Vouloir entrer dans ce genre de comptes d’apothicaire n’aboutit qu’à une seule finalité, toujours la même : les équipes cyber vont s’entendre dire que les moyens exigés par les pouvoirs publics existent déjà. Nulle raison donc d’en affecter plus, de recruter plus, d’installer plus, sujet clos, fermez le ban. C’est ça, une souricière cognitive.

Mais, d’autre part, la souricière en question recèle une autre facette, nettement plus savonneuse. Le raisonnement n’est pas « Question : combien de budget devons-nous affecter à la SSI ? Réponse : entre 5 % et 10 % », mais « Question : contre quel risque cyber devons-nous nous protéger ? Réponse : contre les attaques cyber par cryptolocker – Conclusion : alors, il nous faut x % du budget en plus ». On ne met pas un paquet de billets de banque sur la table pour se demander ensuite quoi en faire, on exprime un besoin métier (ici, la sécurité cyber face à une nouvelle classe de risque) et on chiffre ensuite le coût de la réponse à ce nouveau besoin – libre au demandeur initial de financer ou pas, en toute connaissance de cause si la réponse est négative.
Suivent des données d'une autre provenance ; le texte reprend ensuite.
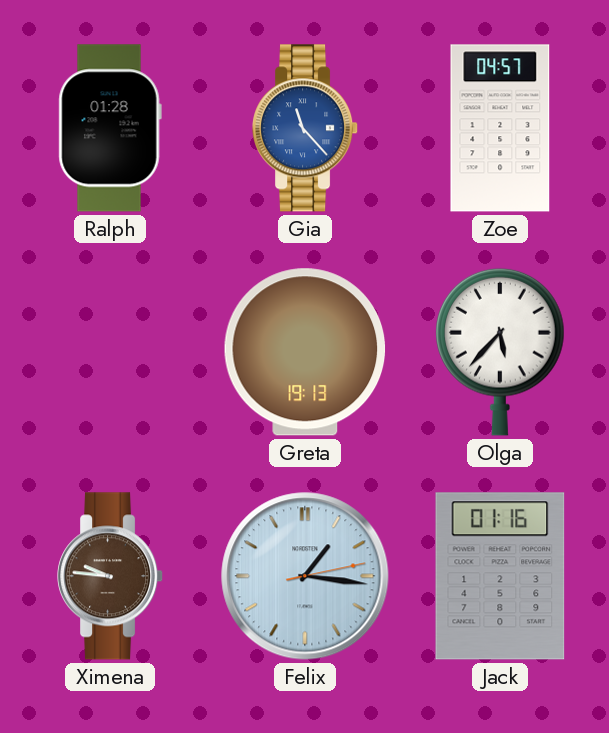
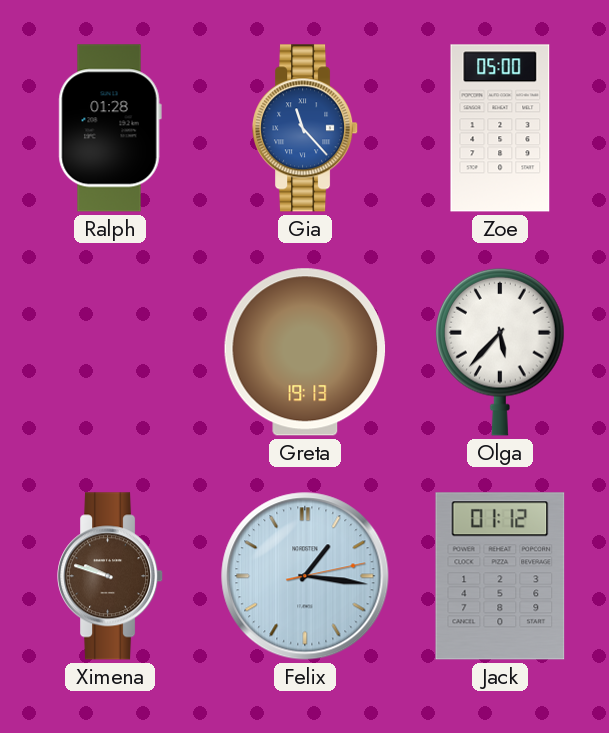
Zoe: 04:57 -> 05:00
Ximena: 9:46 -> 9:48
Jack: 01:16 -> 01:12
Je suis fichtre incapable de dire combien une DSI doit dépenser en SSI, par contre je peux lister les contre-mesures à prendre face à un nouveau risque et les chiffrer. Un ingénieur (un expert au sens large) sait chiffrer la réponse à un besoin, un ingénieur ou un expert ne doit surtout pas se demander ce qu’il peut bien faire avec le budget qu’on vient de lui allouer : se laisser entraîner dans cette souricière cognitive, c’est prendre le risque de se voir reprocher un incident IT – ben oui cher monsieur, on vous avait donné des budgets, et vous n’avez pas su bien les utiliser. Accepter les moyens, c’est reconnaître de facto qu’ils suffisent à satisfaire le besoin.

Si la fourchette de 5 % à 10 % précédemment évoquée a des impacts positifs évidents (prise de conscience évoquée plus haut), elle ne sert pas à grand-chose puisqu’il faut partir du besoin pour calculer les moyens, et non l’inverse. À titre personnel, une première estimation – à la louche, mais vraiment à la louche – semble démontrer que, pour prendre en compte a minima ce nouveau risque en plus de la cartographie existante supposée déjà traitée, il faudrait affecter entre 2 % et 3 % des ETP d’une DSI. Et encore, sans parler des acquisitions matérielles ou logicielles additionnelles, des dispositifs de type SOC ou EDR qui font consensus sur les forums de spécialistes, etc. On parle bien de moyens en plus.

Il serait intéressant de pouvoir faire un comparatif avec le coût de sécurisation d’un véhicule, sur une durée de quatre ans par exemple, en incluant l’assurance, l’entretien, le coût des dispositifs de protection tels que les airbags, l’antidémarrage, etc. On dépasse allègrement les 5 % du coût d’acquisition dudit véhicule, et il est clair que le chiffre réel est nettement plus élevé. Et, curieusement, quand on parle de bagnole, personne n’est surpris.

La question des attaques de ransomware ne laisse de toute manière que deux certitudes : c’est une véritable cochonnerie, et la facture va être salée.